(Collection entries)
* * * * *

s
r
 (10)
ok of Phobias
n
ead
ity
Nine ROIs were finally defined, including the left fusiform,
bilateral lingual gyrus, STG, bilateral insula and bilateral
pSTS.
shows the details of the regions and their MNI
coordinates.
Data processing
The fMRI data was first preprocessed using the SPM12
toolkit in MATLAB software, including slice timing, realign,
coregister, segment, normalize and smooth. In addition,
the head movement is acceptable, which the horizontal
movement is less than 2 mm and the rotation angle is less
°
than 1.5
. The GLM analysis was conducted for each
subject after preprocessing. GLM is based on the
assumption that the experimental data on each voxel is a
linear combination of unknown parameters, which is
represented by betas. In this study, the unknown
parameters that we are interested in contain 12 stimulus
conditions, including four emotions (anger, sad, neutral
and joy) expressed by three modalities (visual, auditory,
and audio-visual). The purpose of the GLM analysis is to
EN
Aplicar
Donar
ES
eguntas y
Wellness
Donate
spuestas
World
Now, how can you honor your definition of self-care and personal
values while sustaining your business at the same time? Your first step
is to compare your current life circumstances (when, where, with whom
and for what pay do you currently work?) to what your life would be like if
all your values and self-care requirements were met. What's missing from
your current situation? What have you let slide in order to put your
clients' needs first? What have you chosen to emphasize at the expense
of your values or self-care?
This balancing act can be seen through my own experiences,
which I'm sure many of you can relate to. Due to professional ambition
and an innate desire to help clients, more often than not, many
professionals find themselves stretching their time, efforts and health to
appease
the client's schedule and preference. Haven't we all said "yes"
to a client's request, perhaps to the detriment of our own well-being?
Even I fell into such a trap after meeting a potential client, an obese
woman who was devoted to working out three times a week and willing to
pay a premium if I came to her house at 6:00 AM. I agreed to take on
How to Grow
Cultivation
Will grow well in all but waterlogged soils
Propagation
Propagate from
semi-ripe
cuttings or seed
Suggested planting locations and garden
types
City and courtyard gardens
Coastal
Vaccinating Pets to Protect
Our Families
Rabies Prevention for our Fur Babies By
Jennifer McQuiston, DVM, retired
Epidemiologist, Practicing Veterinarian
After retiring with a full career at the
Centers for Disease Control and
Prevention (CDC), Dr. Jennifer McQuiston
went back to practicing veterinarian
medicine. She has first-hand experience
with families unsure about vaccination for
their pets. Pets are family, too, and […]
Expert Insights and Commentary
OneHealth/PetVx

* * * * *

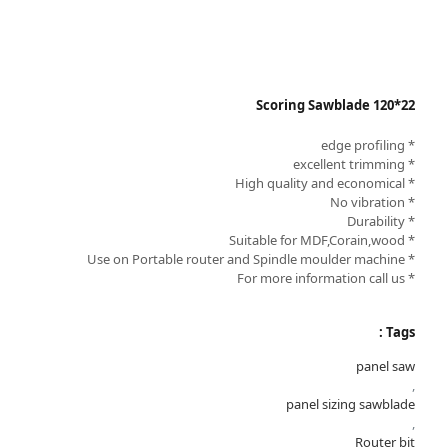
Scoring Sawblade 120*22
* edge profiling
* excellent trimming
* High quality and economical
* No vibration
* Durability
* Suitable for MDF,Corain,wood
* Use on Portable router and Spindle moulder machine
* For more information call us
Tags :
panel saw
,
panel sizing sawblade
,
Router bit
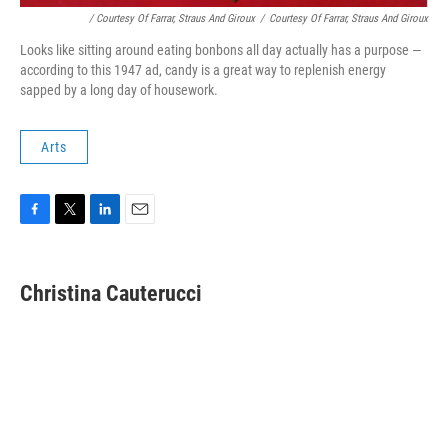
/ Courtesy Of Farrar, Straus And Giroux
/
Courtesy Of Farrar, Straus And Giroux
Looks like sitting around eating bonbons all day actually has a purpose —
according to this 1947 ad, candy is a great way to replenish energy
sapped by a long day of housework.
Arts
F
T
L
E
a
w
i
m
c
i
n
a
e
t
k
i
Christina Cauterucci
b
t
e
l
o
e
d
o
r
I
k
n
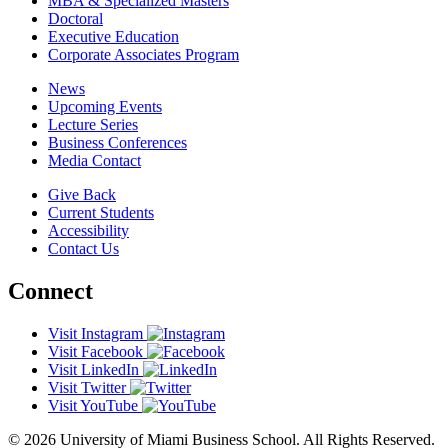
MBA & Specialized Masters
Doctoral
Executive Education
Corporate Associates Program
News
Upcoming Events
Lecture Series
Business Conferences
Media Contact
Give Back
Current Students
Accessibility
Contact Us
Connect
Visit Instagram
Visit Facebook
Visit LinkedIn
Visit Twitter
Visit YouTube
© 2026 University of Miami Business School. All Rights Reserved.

* * * * *

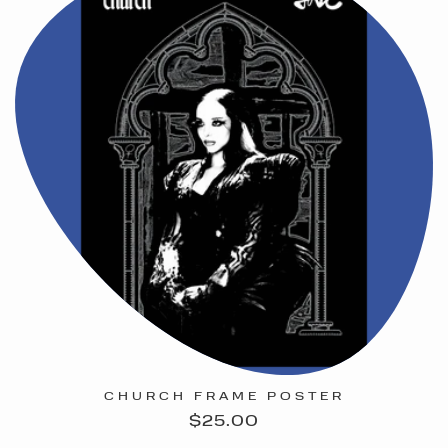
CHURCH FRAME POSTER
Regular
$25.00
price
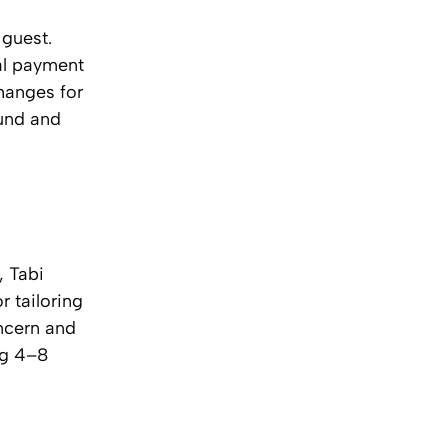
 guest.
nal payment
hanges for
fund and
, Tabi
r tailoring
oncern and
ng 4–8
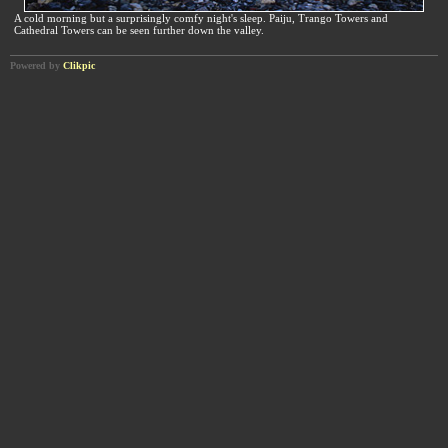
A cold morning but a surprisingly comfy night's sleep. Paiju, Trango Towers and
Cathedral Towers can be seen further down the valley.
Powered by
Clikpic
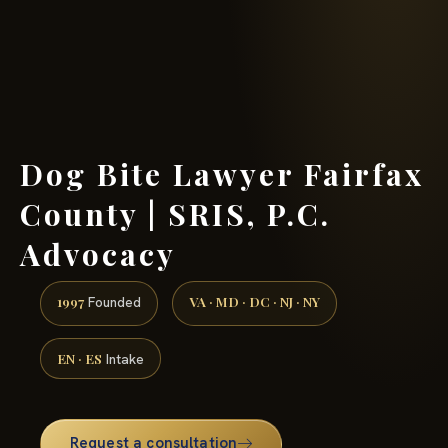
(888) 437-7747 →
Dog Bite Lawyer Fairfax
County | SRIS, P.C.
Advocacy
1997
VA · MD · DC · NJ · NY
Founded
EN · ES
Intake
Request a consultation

* * * * *

DIRECTIONS FOR THIS TASK:
For the word "from", find every line in the data that holds it and copy that line.

TASK OUTPUT:
all your values and self-care requirements were met. What's missing from
Propagate from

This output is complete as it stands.